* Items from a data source
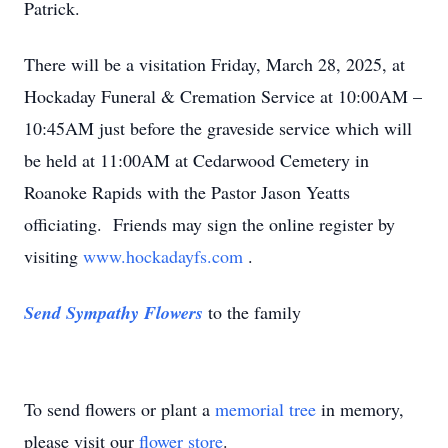
Patrick.
There will be a visitation Friday, March 28, 2025, at
Hockaday Funeral & Cremation Service at 10:00AM –
10:45AM just before the graveside service which will
be held at 11:00AM at Cedarwood Cemetery in
Roanoke Rapids with the Pastor Jason Yeatts
officiating. Friends may sign the online register by
visiting
www.hockadayfs.com
.
Send Sympathy Flowers
to the family
To send flowers or plant a
memorial tree
in memory,
please visit our
flower store
.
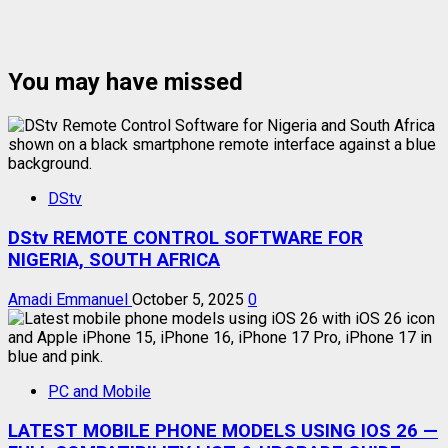
You may have missed
DStv
DStv REMOTE CONTROL SOFTWARE FOR
NIGERIA, SOUTH AFRICA
Amadi Emmanuel
October 5, 2025
0
PC and Mobile
LATEST MOBILE PHONE MODELS USING IOS 26 —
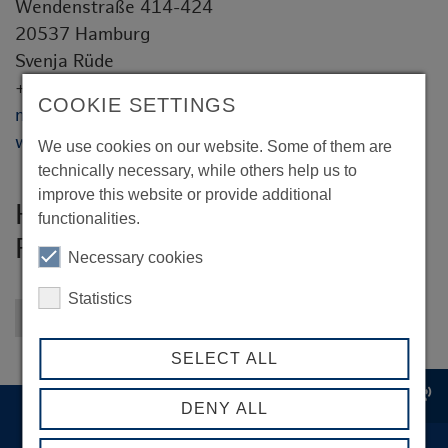
Wendenstraße 414-424
20537 Hamburg
Svenja Rüde
+49 40 21044 416
COOKIE SETTINGS
marketing@hoyer-group.com
www.hoyer-group.com
We use cookies on our website. Some of them are
technically necessary, while others help us to
improve this website or provide additional
Hoyer GmbH Internationale
functionalities.
Fachspedition
Necessary cookies
Statistics
Back to overview
SELECT ALL
record_voice_over
DENY ALL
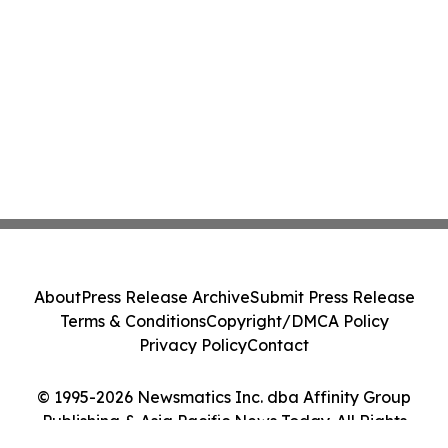
About
Press Release Archive
Submit Press Release
Terms & Conditions
Copyright/DMCA Policy
Privacy Policy
Contact
© 1995-2026 Newsmatics Inc. dba Affinity Group
Publishing & Asia Pacific News Today. All Rights
Reserved.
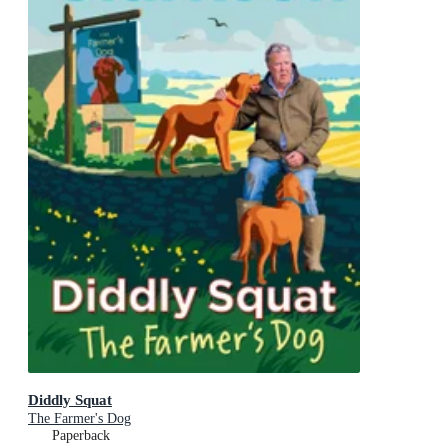
Diddly Squat
The Farmer's Dog
Paperback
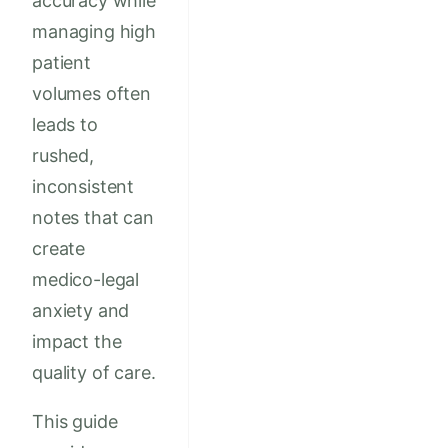
accuracy while
managing high
patient
volumes often
leads to
rushed,
inconsistent
notes that can
create
medico-legal
anxiety and
impact the
quality of care.
This guide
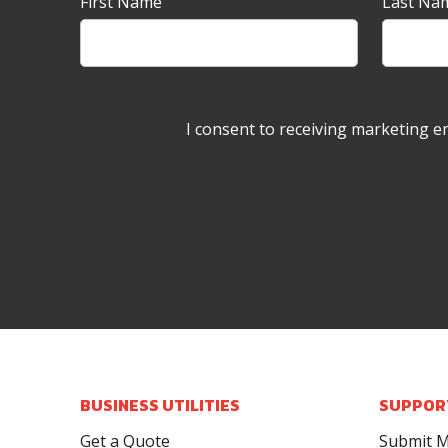
Newsletter
First Name
Last Na
Sign-
up
Banner
I consent to receiving marketing e
BUSINESS UTILITIES
SUPPOR
Get a Quote
Submit M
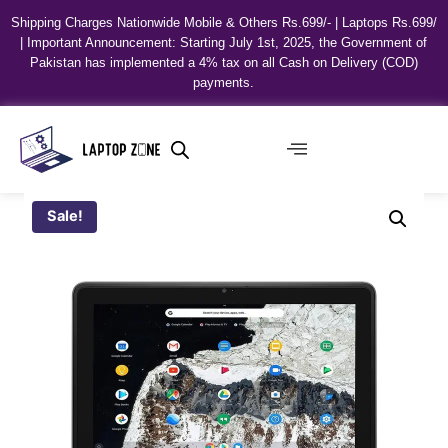
Shipping Charges Nationwide Mobile & Others Rs.699/- | Laptops Rs.699/
| Important Announcement: Starting July 1st, 2025, the Government of
Pakistan has implemented a 4% tax on all Cash on Delivery (COD)
payments.
Sale!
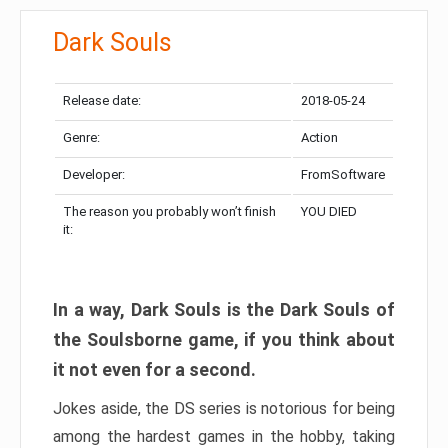
Dark Souls
Release date:
2018-05-24
Genre:
Action
Developer:
FromSoftware
The reason you probably won’t finish
YOU DIED
it:
In a way, Dark Souls is the Dark Souls of
the Soulsborne game, if you think about
it not even for a second.
Jokes aside, the DS series is notorious for being
among the hardest games in the hobby, taking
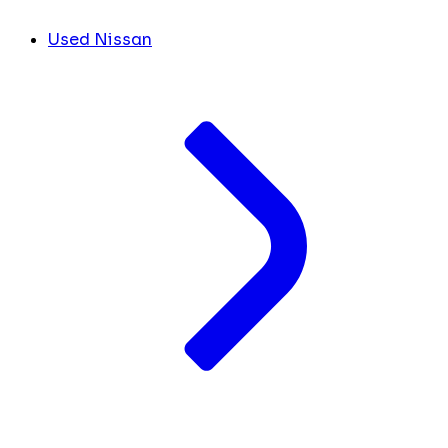
Used Nissan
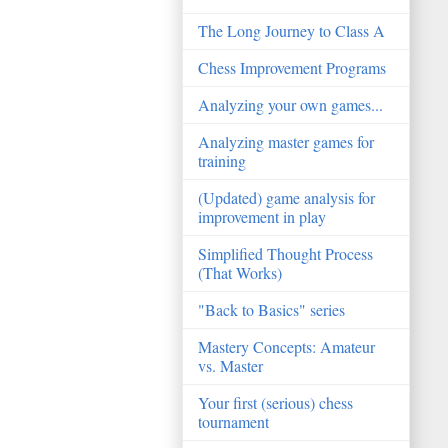
The Long Journey to Class A
Chess Improvement Programs
Analyzing your own games...
Analyzing master games for
training
(Updated) game analysis for
improvement in play
Simplified Thought Process
(That Works)
"Back to Basics" series
Mastery Concepts: Amateur
vs. Master
Your first (serious) chess
tournament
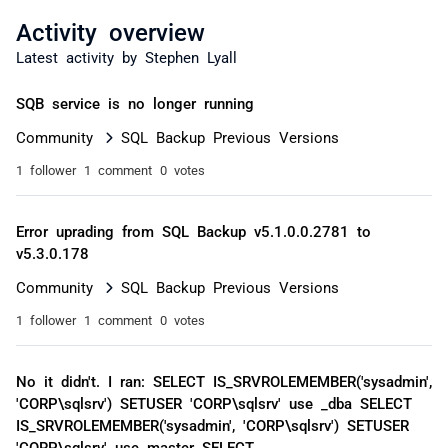
Activity overview
Latest activity by Stephen Lyall
SQB service is no longer running
Community
SQL Backup Previous Versions
1 follower
1 comment
0 votes
Error uprading from SQL Backup v5.1.0.0.2781 to
v5.3.0.178
Community
SQL Backup Previous Versions
1 follower
1 comment
0 votes
No it didn't. I ran: SELECT IS_SRVROLEMEMBER('sysadmin',
'CORP\sqlsrv') SETUSER 'CORP\sqlsrv' use _dba SELECT
IS_SRVROLEMEMBER('sysadmin', 'CORP\sqlsrv') SETUSER
'CORP\sqlsrv' use master SELECT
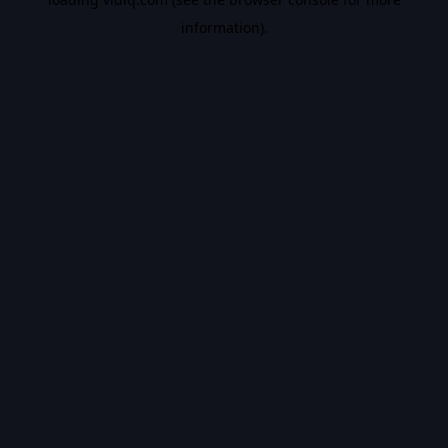
information).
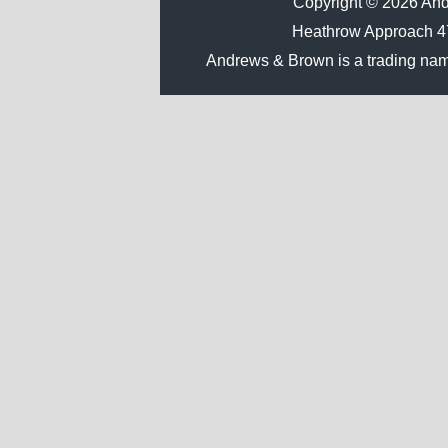
Copyright © 2026 Andr
Heathrow Approach 
Andrews & Brown is a trading na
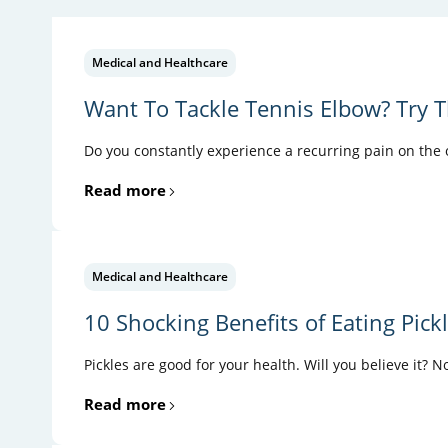
Medical and Healthcare
Want To Tackle Tennis Elbow? Try T
Do you constantly experience a recurring pain on the ou
Read more
Medical and Healthcare
10 Shocking Benefits of Eating Pick
Pickles are good for your health. Will you believe it? N
Read more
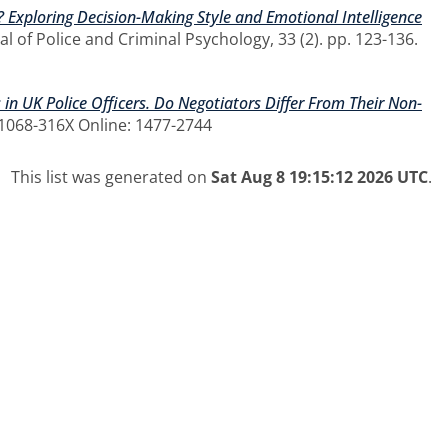
r? Exploring Decision-Making Style and Emotional Intelligence
l of Police and Criminal Psychology, 33 (2). pp. 123-136.
 in UK Police Officers. Do Negotiators Differ From Their Non-
: 1068-316X Online: 1477-2744
This list was generated on
Sat Aug 8 19:15:12 2026 UTC
.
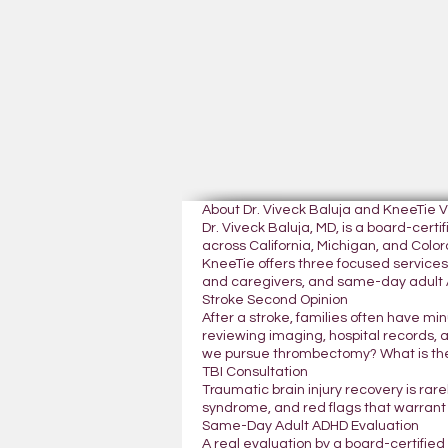
About Dr. Viveck Baluja and KneeTie 
Dr. Viveck Baluja, MD, is a board-cer
across California, Michigan, and Colora
KneeTie offers three focused services:
and caregivers, and same-day adult A
Stroke Second Opinion
After a stroke, families often have mi
reviewing imaging, hospital records, 
we pursue thrombectomy? What is the
TBI Consultation
Traumatic brain injury recovery is rar
syndrome, and red flags that warrant
Same-Day Adult ADHD Evaluation
A real evaluation by a board-certifie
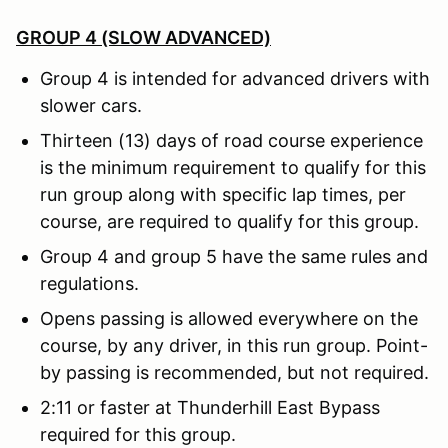
GROUP 4 (SLOW ADVANCED)
Group 4 is intended for advanced drivers with
slower cars.
Thirteen (13) days of road course experience
is the minimum requirement to qualify for this
run group along with specific lap times, per
course, are required to qualify for this group.
Group 4 and group 5 have the same rules and
regulations.
Opens passing is allowed everywhere on the
course, by any driver, in this run group. Point-
by passing is recommended, but not required.
2:11 or faster at Thunderhill East Bypass
required for this group.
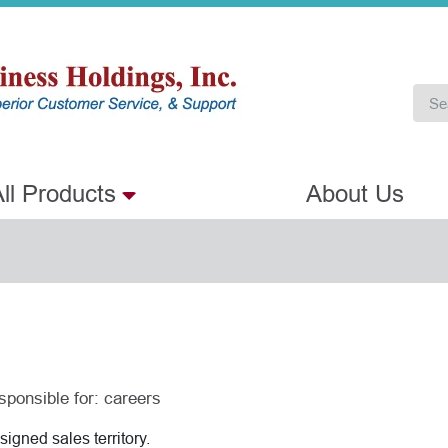
ll Products
About Us
sponsible for:
careers
igned sales territory.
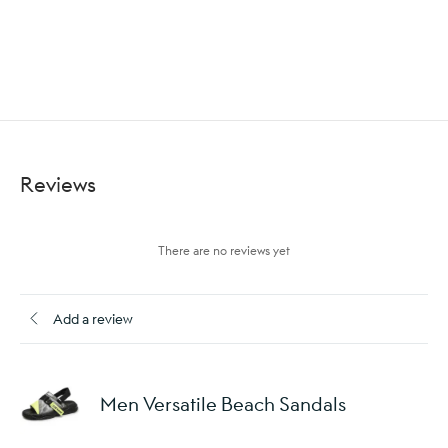
Reviews
There are no reviews yet
Add a review
Men Versatile Beach Sandals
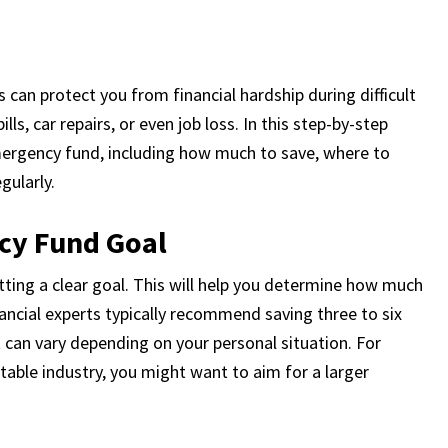
can protect you from financial hardship during difficult
s, car repairs, or even job loss. In this step-by-step
mergency fund, including how much to save, where to
gularly.
cy Fund Goal
tting a clear goal. This will help you determine how much
ancial experts typically recommend saving three to six
 can vary depending on your personal situation. For
table industry, you might want to aim for a larger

* Work order
Each line of the data above that contains the string "series" should be counted; give only the total.

* Task result
2